タバコが毛嫌いされる理由

医療を受けるに当たり、喫煙者は本当に毛嫌いされる。私は呼吸器内科なので過半数の患者は喫煙歴がある人だ。タバコを吸うのであれば、手術しない。入院中隠れて吸ったら強制退院させる。挙句の果てにはタバコを吸うのであれば診療しないと言い切る医師もいる。私も急性期病院で治療を受けるのであれば禁煙するべきだとは思っている。

肺疾患はもちろん、循環器疾患、生活習慣病をはじめ、タバコの害は明白である。まさに100害と言える。しかし医師の喫煙者嫌いは行き過ぎていないかと強く思う。
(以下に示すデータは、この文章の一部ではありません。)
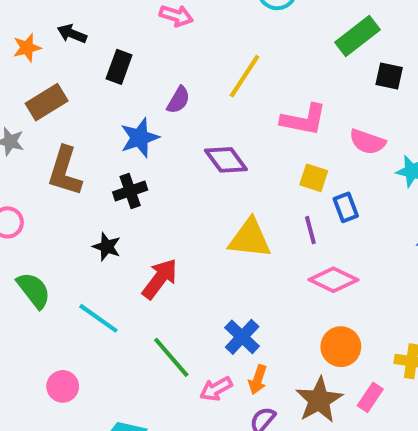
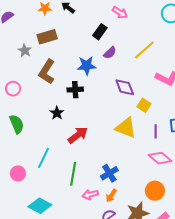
black rectangle: (119, 67) -> (100, 32), moved
yellow square: (314, 178) -> (144, 105), moved
cyan line: (98, 318) -> (44, 158), moved, turned 65
green line: (171, 357) -> (73, 174), turned 35

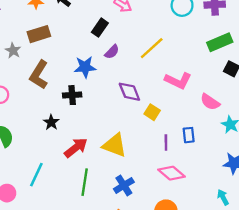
yellow triangle: (126, 128) -> (114, 145), moved
blue cross: (109, 173) -> (124, 185), moved
green line: (73, 174) -> (85, 182), moved

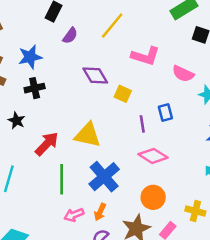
blue star: (85, 67) -> (30, 57), moved
blue cross: (124, 185) -> (104, 177), size x1.4

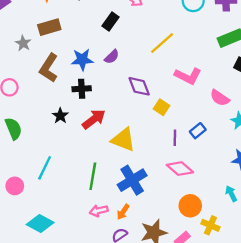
purple semicircle: (70, 36) -> (112, 57), moved
blue rectangle: (165, 112) -> (198, 131), turned 56
red arrow: (47, 144) -> (94, 119), moved
orange circle: (153, 197) -> (190, 206), moved

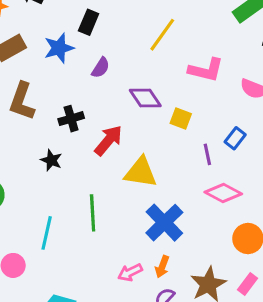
blue star: (82, 60) -> (59, 48), moved
red arrow: (94, 119) -> (108, 140), moved
green line: (93, 176) -> (93, 213), moved

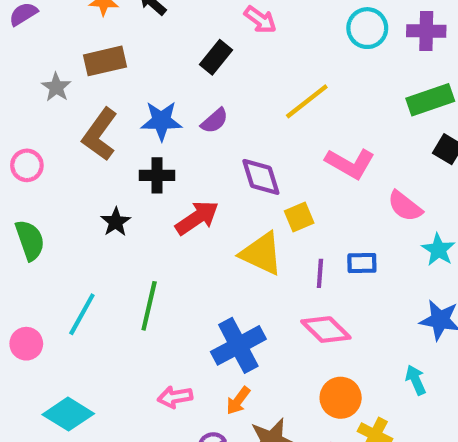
blue star: (59, 48) -> (161, 121), moved
yellow square: (181, 119) -> (299, 217), turned 30
blue rectangle: (235, 138) -> (362, 263), turned 35
yellow triangle: (141, 172) -> (261, 254), moved
orange arrow: (162, 267) -> (238, 401), moved

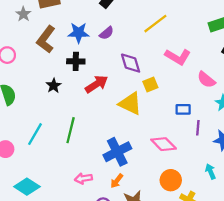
purple line: (320, 273) -> (198, 128), moved

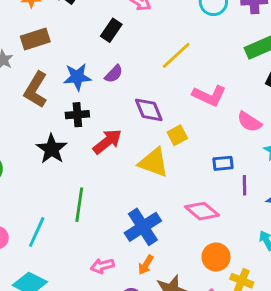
black star: (54, 86) -> (52, 149), size x1.5
cyan line: (35, 134) -> (37, 232), moved

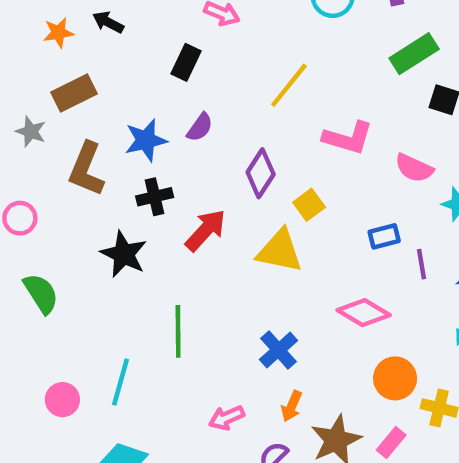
purple diamond: (149, 110) -> (261, 173), turned 64
blue cross: (143, 227) -> (279, 350), size x0.7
タバコを吸う患者を診ないというのであれば、酒はどうだろうか。こちらも身体に害のある嗜好品だ。酒を飲む人はみないという医師は聞いたことがない。肥満はどうだろう、過度のやせはどうか。睡眠不足やストレスだって身体に悪い生活習慣だ。多くの医師が経験している、24時間以上の連続勤務だって身体にとても悪いだろう。体感的には救急当直ほど体に悪い生活習慣はないと考えている。

なぜかタバコだけ特別視して、嫌われすぎているのだ。

そもそも肺癌やCOPDだって吸い続けてもなる人とならない人がおり、それは体質である(COPDになりやすい遺伝子は一部解明されている)。誰でも食べ過ぎたことぐらいあると思うが、肥満の人がみな糖尿病になるわけではない。塩分過多だって皆高血圧ではないのだ。そこに個人の努力や介入はなく、ただ体質によってのみなる人とならない人が別れている。

臭いからいやだという理由はまだわかりやすいが、それでは高齢者で清潔が保てない患者の診療はしないのか、救急にはホームレスの人だって運ばれてくる。私にはタバコを毛嫌いする医者が、自分が使わない嗜好品で、身体に悪いことが明白なのに吸うことが理解できていないだけではないかと思う。

患者に「吸うと死ぬよ」「吸うならみないよ」といった強い言葉を使っても禁煙率は上がらないというエビデンスがある。ただ禁煙しない苛立ちを医師が患者にぶつけているのではないかと思ってしまうのだ。緩和病棟や慢性期病院などは火事の問題さえ解決できるなら喫煙所を設置した方が患者の満足度は上がるのではないか。

まあタバコは吸う、でも咳は止めろ、肺は治せみたいな無茶ぶりをしてくる場合は無理なものは無理だというしかないが。タバコを吸う呼吸器内科、循環器内科だってたくさんいる。